In Layes v. Stevens, 2017 BCSC 2011, a plaintiff who rejected a formal offer to settle before trial was ordered to pay for 2/3 of the costs from the time of the offer. On the Friday eve before trial, the defendant offered $490,125.45 to settle the claim. The plaintiff went on to be successful at trial, but was awarded damages of $101,475.74 less than had been offered. The defendants sought their costs since the offer to settle.
In determining an appropriate award of costs, Madam Justice Hyslop reiterated the purpose of costs rules from the seminal case of Hartshorne v. Hartshorne, 2011 BCAA; to encourage the early settlement of disputes by rewarding the party who makes a reasonable settlement offer and penalizing the party who declines to accept such an offer.
In determining what constitutes a “reasonable settlement offer”, the court does not look at what was awarded at trial, it looks at whether it would have been reasonable for the plaintiff to have accepted the former offer to settle.
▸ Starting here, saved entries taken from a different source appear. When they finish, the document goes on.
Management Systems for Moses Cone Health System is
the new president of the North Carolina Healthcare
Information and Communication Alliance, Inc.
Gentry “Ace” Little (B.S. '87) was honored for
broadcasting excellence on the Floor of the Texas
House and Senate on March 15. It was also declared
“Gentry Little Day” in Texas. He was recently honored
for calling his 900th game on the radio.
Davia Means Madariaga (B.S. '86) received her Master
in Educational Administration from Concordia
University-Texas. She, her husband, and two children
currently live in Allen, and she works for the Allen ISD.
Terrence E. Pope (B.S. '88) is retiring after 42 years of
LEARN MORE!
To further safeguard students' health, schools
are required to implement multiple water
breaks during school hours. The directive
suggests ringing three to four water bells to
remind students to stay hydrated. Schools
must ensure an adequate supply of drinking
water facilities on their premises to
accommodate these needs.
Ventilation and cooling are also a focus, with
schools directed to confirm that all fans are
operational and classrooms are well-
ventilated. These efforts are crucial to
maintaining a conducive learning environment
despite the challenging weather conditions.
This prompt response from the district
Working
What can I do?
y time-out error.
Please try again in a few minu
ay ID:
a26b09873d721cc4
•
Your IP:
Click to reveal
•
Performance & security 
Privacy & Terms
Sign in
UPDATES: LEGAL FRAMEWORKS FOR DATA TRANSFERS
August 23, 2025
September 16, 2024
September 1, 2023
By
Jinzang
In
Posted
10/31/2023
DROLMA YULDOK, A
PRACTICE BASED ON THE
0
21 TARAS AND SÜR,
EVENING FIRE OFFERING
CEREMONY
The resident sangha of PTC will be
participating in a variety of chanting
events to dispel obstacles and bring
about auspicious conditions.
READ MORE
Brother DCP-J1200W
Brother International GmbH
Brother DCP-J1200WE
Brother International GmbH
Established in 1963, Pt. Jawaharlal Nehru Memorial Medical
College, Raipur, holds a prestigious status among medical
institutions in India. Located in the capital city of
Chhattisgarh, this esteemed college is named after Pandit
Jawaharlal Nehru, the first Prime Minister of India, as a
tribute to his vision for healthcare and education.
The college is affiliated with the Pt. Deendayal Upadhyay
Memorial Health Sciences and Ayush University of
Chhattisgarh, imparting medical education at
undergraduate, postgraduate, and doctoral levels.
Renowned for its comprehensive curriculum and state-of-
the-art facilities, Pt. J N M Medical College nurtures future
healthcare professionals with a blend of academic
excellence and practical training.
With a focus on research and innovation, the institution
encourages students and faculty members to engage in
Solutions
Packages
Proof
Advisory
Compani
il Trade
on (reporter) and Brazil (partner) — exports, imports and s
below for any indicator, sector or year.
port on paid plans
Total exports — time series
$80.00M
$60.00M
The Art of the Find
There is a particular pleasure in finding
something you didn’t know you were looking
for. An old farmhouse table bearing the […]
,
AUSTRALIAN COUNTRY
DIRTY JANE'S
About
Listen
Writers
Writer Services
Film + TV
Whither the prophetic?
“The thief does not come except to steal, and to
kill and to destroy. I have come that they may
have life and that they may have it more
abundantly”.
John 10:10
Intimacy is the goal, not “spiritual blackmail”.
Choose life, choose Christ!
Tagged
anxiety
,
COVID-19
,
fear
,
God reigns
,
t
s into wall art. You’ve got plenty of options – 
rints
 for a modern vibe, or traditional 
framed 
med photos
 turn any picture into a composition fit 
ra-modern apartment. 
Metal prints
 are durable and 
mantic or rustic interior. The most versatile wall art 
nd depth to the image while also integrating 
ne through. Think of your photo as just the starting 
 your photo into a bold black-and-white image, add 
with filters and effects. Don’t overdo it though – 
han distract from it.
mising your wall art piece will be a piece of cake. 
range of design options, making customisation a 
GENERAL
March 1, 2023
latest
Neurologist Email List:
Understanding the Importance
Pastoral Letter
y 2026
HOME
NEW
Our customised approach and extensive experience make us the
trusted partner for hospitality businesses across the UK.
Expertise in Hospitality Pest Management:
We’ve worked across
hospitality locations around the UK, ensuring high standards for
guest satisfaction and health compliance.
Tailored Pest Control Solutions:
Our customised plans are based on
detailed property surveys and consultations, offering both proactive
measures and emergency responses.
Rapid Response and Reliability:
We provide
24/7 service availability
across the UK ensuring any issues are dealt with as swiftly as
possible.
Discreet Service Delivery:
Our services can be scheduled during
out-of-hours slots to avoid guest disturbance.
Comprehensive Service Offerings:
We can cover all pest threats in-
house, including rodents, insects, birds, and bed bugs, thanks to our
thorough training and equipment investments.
In this case, Madam Justice Hyslop found that because the plaintiff should have known about weaknesses in her expert’s medical evidence and should have taken the offer.
In determining how costs were to be awarded, Madam Justice Hyslop held:
“In considering the several options proposed by both the plaintiff and defendant, I conclude the plaintiff should accept responsibility for the consequences of pursuing this litigation in face of the weakness of her medical experts’ opinions, as well as her own representations as to the loss of employment, particularly at TRU. I take into consideration the plaintiff’s financial situation, particularly as it relates to her employment at the time of trial. At the same time, the plaintiff has a reasonable award left.”
The plaintiff had cost of the action up until the time offer to settle was made, and the defendant was awarded his costs and disbursements from that point onwards.